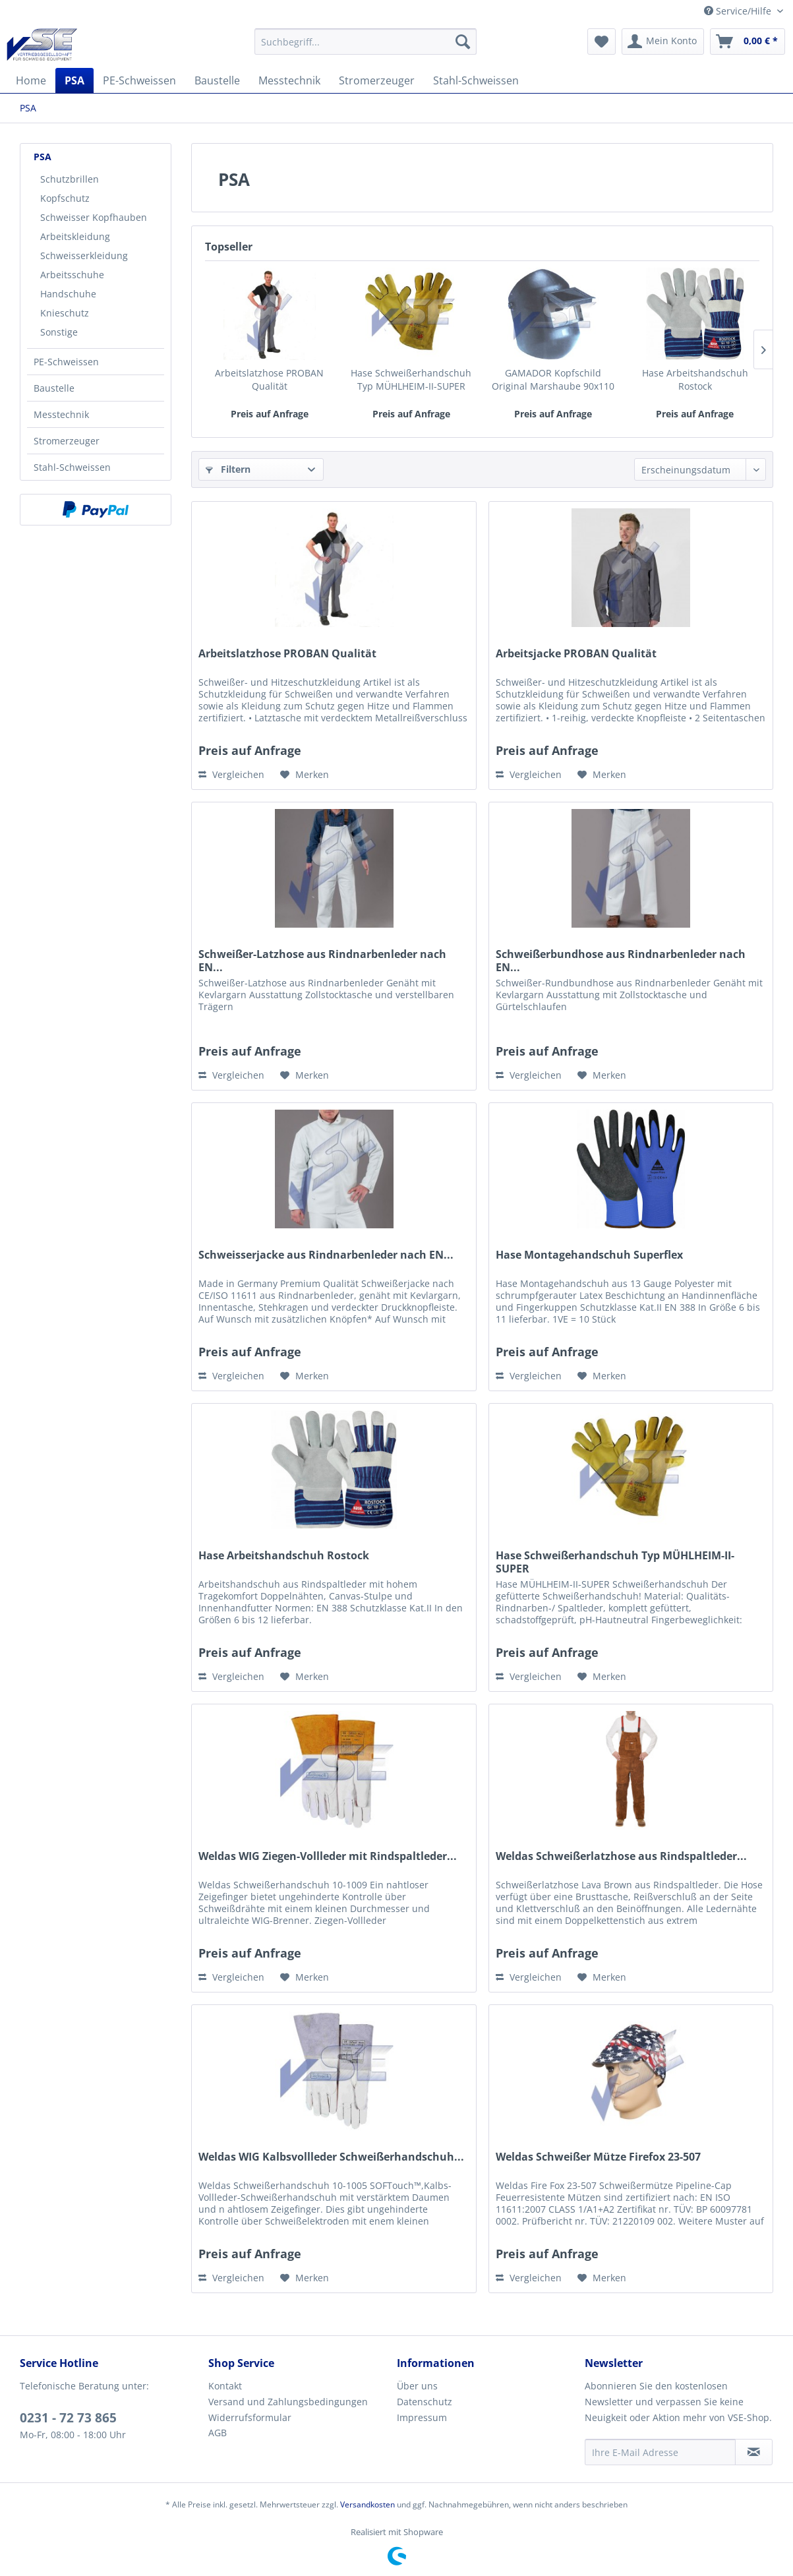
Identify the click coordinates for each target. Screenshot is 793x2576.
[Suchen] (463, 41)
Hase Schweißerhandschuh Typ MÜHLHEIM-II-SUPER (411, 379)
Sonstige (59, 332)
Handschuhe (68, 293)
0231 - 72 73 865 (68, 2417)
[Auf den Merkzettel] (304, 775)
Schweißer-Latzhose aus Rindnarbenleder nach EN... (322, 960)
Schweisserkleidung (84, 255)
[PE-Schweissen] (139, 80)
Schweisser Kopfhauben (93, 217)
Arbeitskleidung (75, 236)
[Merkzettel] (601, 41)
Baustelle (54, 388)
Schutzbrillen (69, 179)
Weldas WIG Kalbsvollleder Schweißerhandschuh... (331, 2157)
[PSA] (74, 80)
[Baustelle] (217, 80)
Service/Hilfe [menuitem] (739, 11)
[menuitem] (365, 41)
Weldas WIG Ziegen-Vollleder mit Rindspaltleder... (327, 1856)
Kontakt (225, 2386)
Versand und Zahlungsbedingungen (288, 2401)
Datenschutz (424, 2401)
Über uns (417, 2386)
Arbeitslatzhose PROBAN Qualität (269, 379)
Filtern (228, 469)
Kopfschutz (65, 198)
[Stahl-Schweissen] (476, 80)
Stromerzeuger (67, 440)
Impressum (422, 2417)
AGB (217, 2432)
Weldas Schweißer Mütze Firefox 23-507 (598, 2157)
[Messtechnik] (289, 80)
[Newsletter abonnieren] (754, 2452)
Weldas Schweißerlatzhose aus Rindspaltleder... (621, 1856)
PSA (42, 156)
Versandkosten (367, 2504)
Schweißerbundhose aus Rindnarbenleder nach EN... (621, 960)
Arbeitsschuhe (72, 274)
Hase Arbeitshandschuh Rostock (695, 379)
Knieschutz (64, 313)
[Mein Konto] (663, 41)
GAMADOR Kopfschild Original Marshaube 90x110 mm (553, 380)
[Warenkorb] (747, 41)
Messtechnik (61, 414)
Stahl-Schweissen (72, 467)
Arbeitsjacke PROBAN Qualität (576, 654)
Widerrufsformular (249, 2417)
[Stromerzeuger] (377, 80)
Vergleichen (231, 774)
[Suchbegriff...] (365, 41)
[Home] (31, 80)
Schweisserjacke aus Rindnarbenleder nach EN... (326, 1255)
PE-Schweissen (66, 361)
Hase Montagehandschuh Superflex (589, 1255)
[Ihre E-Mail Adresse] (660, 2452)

→ **Prompt**
Retype only the stretch of lines above starting at the one with "Arbeitslatzhose PROBAN Qualität (269, 379)" and stopping at the one with "[Messtechnik] (289, 80)", exactly as written, with both kept.

→ **Finished exercise**
Arbeitslatzhose PROBAN Qualität (269, 379)
Filtern (228, 469)
Kopfschutz (65, 198)
[Stahl-Schweissen] (476, 80)
Stromerzeuger (67, 440)
Impressum (422, 2417)
AGB (217, 2432)
Weldas Schweißer Mütze Firefox 23-507 (598, 2157)
[Messtechnik] (289, 80)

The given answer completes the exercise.